Write out each line of the records that has "محتوا" in it.

[Stored data entries]
= Beginning of Section =
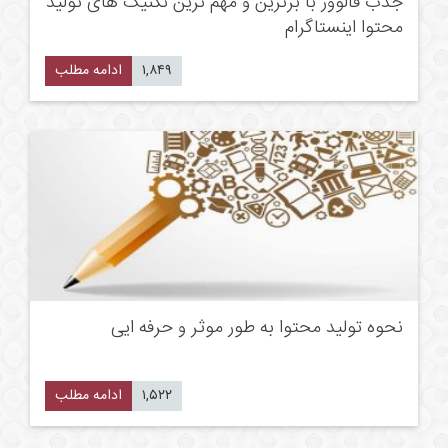
جذب فالوور با برترین و مهم ترین تکنیک های تولید
محتوا اینستاگرام
۱,۸۴۹
ادامه مطلب
نحوه تولید محتوا به طور موثر و حرفه ایی
۱,۵۲۲
ادامه مطلب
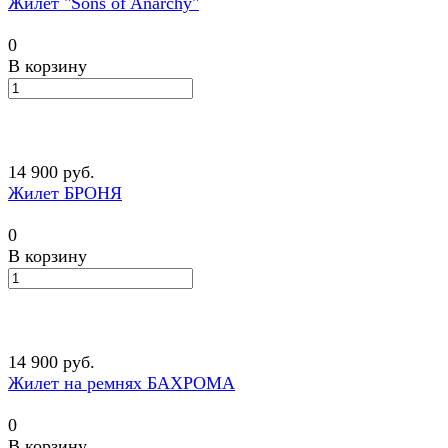
Жилет "Sons of Anarchy"
0
В корзину
14 900 руб.
Жилет БРОНЯ
0
В корзину
14 900 руб.
Жилет на ремнях БАХРОМА
0
В корзину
= End of Section =
▸ **EXERCISE SOLUTION**:
محتوا اینستاگرام
نحوه تولید محتوا به طور موثر و حرفه ایی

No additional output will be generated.